◆ **Assignment**
The lines you return should be those containing the string "matricák", taken from the data below.
Supplied records START
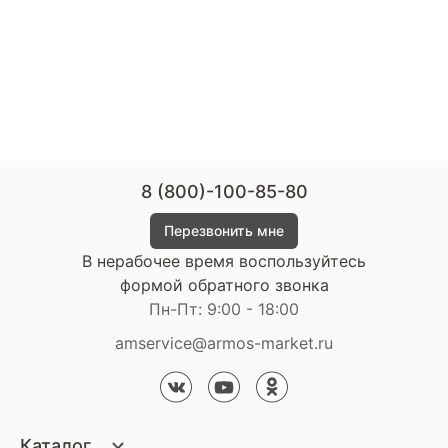
8 (800)-100-85-80
Перезвонить мне
В нерабочее время воспользуйтесь
формой обратного звонка
Пн-Пт: 9:00 - 18:00
amservice@armos-market.ru
Каталог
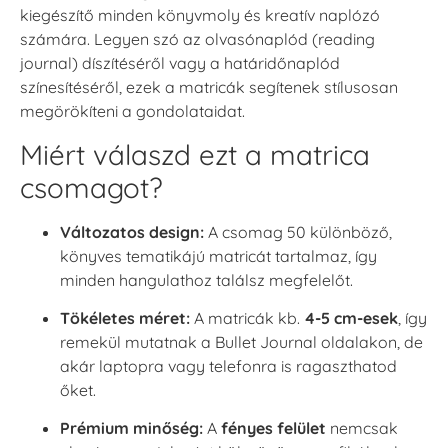
kiegészítő minden könyvmoly és kreatív naplózó
számára. Legyen szó az olvasónaplód (reading
journal) díszítéséről vagy a határidőnaplód
színesítéséről, ezek a matricák segítenek stílusosan
megörökíteni a gondolataidat.
Miért válaszd ezt a matrica
csomagot?
Változatos design:
A csomag 50 különböző,
könyves tematikájú matricát tartalmaz, így
minden hangulathoz találsz megfelelőt.
Tökéletes méret:
A matricák kb.
4-5 cm-esek
, így
remekül mutatnak a Bullet Journal oldalakon, de
akár laptopra vagy telefonra is ragaszthatod
őket.
Prémium minőség:
A
fényes felület
nemcsak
Supplied records END
◆ **Solution for this task**
színesítéséről, ezek a matricák segítenek stílusosan
A matricák kb.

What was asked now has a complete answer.